Forensic Explorations Below Ground: Profile James E. Starrs

The Teams

While Starrs teaches a course in forensic science, he does not attempt to operate outside his field of expertise.  Instead, before undertaking an exhumation, he evaluates each case according to the appropriate personnel needed and then puts together a team.  He also locates a facility willing to allow him to use an autopsy suite or lab, and a funeral director and attorney to assist with logistics, arrangements, and paper work.

First and foremost, he measures a case against his requirements for doing an exhumation and autopsy (or re-autopsy). 

"For an exhumation to be warranted," he writes in A Voice for the Dead, "I require minimally that the following conditions be fulfilled:

  • "There must be a significant dispute to which science can make a contribution.
  • "Some type of new scientific method must be available that was not present at the time the issue to be resolved arose.
  • "There must be more than a likelihood that the remains will be in sufficient condition to be analyzed, which involves a variety of tasks such as testing the soil pH and mineral content where the remains are buried, determining the method and depth of burial, knowing the time since burial, gathering climatic and environmental data, and forestalling the disturbance of adjacent graves."

The first task in each case is collecting all available historical documentation, which means looking into court records, old newspapers, books written on a person's life and death, and other records, including autopsy reports and burial methods.   Each state may have its own requirements, so Starrs must learn something different for Massachusetts, for example, than for Pennsylvania or Colorado.  Once he has the case records in order and all necessary documents from family or descendents, he determines whom he will need to invite from the various forensic specializations and he prepares an extensive case notebook for each one.  Among his team members have been nationally-prominent experts such as Michael Baden, Henry Lee, Bill Bass, and Douglas Ubelaker.  Some members, such as forensic anthropologist Jack Levisky, forensic pathologist Jack Frost, and geologist George Stevens, are regulars.

Douglas Ubelaker
Douglas Ubelaker
 

"In some cases," Starrs explains, "it's anthropology, archaeology, and possibly tool-mark or firearms experts.  In a case with flesh [on the bones], you have to have pathologists, and if there's poison involved, you need toxicologists for an analysis of the organs and tissues.  You want to look under the fingernails for tissue, so you need a microscopist for that.  You need an array of scientific disciplines, and indeed, the teeth are often impacted when people are killed in violent confrontation, so you need an odontologist, a forensic dental expert.  I don't ask every one of these disciplines to come to the autopsy suite, because some of them we can't be sure are necessary, it's costly to have them there, and it wastes their time."

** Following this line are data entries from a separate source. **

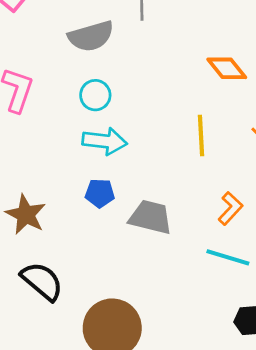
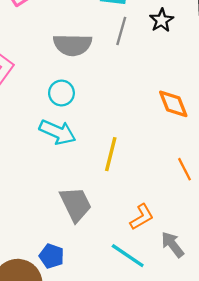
yellow line: (201, 136) -> (111, 154), moved
blue pentagon: (100, 193) -> (52, 256), moved
gray trapezoid: (151, 217) -> (76, 204), turned 33

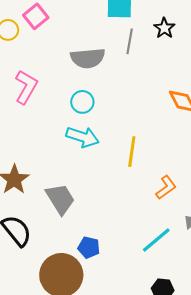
gray trapezoid: (76, 204) -> (60, 199), moved
orange L-shape: (142, 217) -> (166, 187), moved
cyan line: (128, 256) -> (156, 240), turned -68

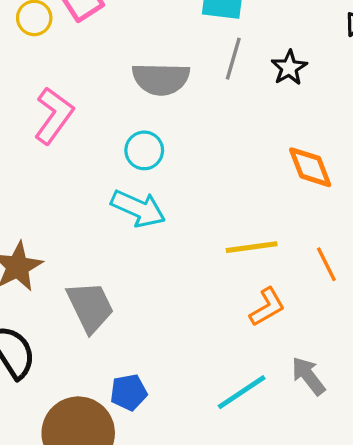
black star: (164, 28) -> (289, 68), moved
yellow line: (132, 152) -> (252, 247), moved, turned 68
blue pentagon: (89, 247) -> (129, 392), turned -30

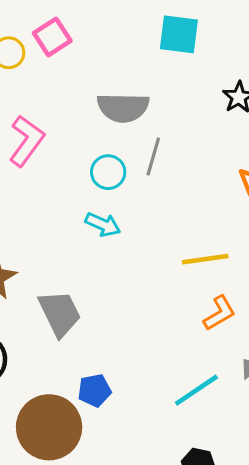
gray line: (233, 59) -> (153, 157), moved
cyan arrow: (138, 208) -> (103, 224), size x0.7

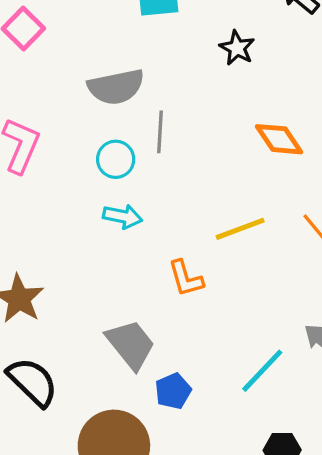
gray trapezoid: (60, 313) -> (131, 344), moved
orange L-shape: (219, 313) -> (186, 278), moved, turned 117
blue pentagon: (94, 390) -> (173, 391), moved

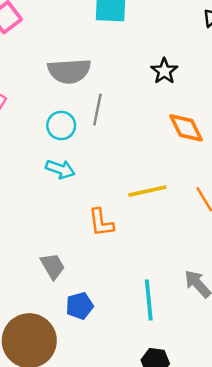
black star: (237, 48) -> (164, 71), moved
gray trapezoid: (131, 344) -> (53, 266), size x0.7
cyan line: (262, 371) -> (149, 300), turned -57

Starrs pitches in where he can, even while he's coordinating the team. "Sometimes I will suit up and do the diener's work. There's one, maybe two pathologists, but I may be the one who takes the samples and the bones sections that we're going to use for DNA analysis later on."  He also relies on the help of technicians to bring in equipment and ensure the proper protocol.  Along with the principal professionals, someone handles evidence and documentation, someone does photography and videography, someone takes X-rays, and a variety of people fill support positions.  A project can take several days, depending on how painstaking it will be and what kind of equipment is available.

"I'm a generalist," Starrs states.  "That's why I have to call in other people.  It's a team effort.  And this is the way all finds of a homicidal nature should be resolved.  It should involve contributions of all these different fields, and one of my goals and purposes of doing all this is to convince law enforcement that this is a scientific endeavor."

At the end of the day, as the tired members of his team assemble for a collective dinner and debriefing (sometimes knowing they may have resolved nothing), Starrs expresses his appreciation for what each person has done. "To think of the people who painstakingly put this all together, all for the purposes of showing the consummate value of science - it's awe-inspiring to think that people would give themselves so willingly without any hindrance to a project of this kind."  Quite a few pay their own expenses to get there.

Inevitably, these projects end up in the pages of Scientific Sleuthing Review (www.scientificsleuthing.org), a professional quarterly that Starrs founded in 1976 and still writes for and edits.